A sex change at 7

Yesterday I was watching a video on CNN that discussed a clinic at the Children’s Hospital in Boston who were offering sex changes to children as young as seven years old. I must admit that my first reaction was shock. A sex change at seven?! That doesn’t even give you time to go through the confusing stage of adolescence.

I must admit, that at seven I had strong opinions about what I wanted: Mac & Cheese for breakfast, lunch and dinner; To be an astronaut when I grow up; A puppy. The funny thing about a lot of what I wanted when I was seven – it all changed. Even though my wife and I are looking to get a golden retriever puppy, I can’t remember the last time I had Mac & Cheese.

Even though I wore my first woman’s clothes at four or five years old, I still could not imagine a child being certain enough to make changes that affect the rest of their life. I think my initial reaction mirrors some of the outcry against the clinic, which basically takes one of two forms.

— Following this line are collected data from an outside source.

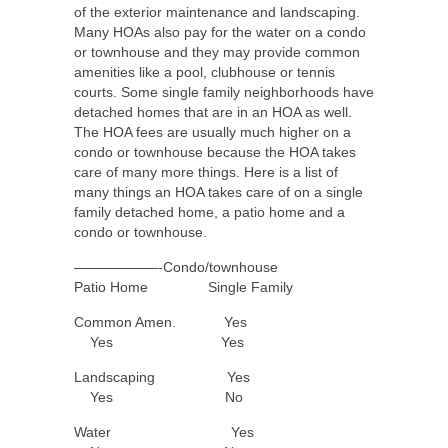
of the exterior maintenance and landscaping.
Many HOAs also pay for the water on a condo
or townhouse and they may provide common
amenities like a pool, clubhouse or tennis
courts. Some single family neighborhoods have
detached homes that are in an HOA as well.
The HOA fees are usually much higher on a
condo or townhouse because the HOA takes
care of many more things. Here is a list of
many things an HOA takes care of on a single
family detached home, a patio home and a
condo or townhouse.
——————-Condo/townhouse
Patio Home Single Family
Common Amen. Yes
Yes Yes
Landscaping Yes
Yes No
Water Yes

The first argument is that a sex change is not right under any circumstance. You’re born with the body God gave you and changing sex is against His will. There are many rational, emotional and moral arguments against sex changes at any period in a person’s life. For anyone who is considering a sex change, I think it is important to understand the reasons not to have one. After studying both sides for a few years, I’ve come to the conclusion that having a sex change is not fundamentally wrong, yet it is a decision that must be weighed with all caution and care.

En Femme Style

The second argument, is that a child of seven cannot possibly know that they want a sex change, and letting them take a decision at such a young age is potentially ruining their life. As you can see above, I think there is a lot of merit to this concern.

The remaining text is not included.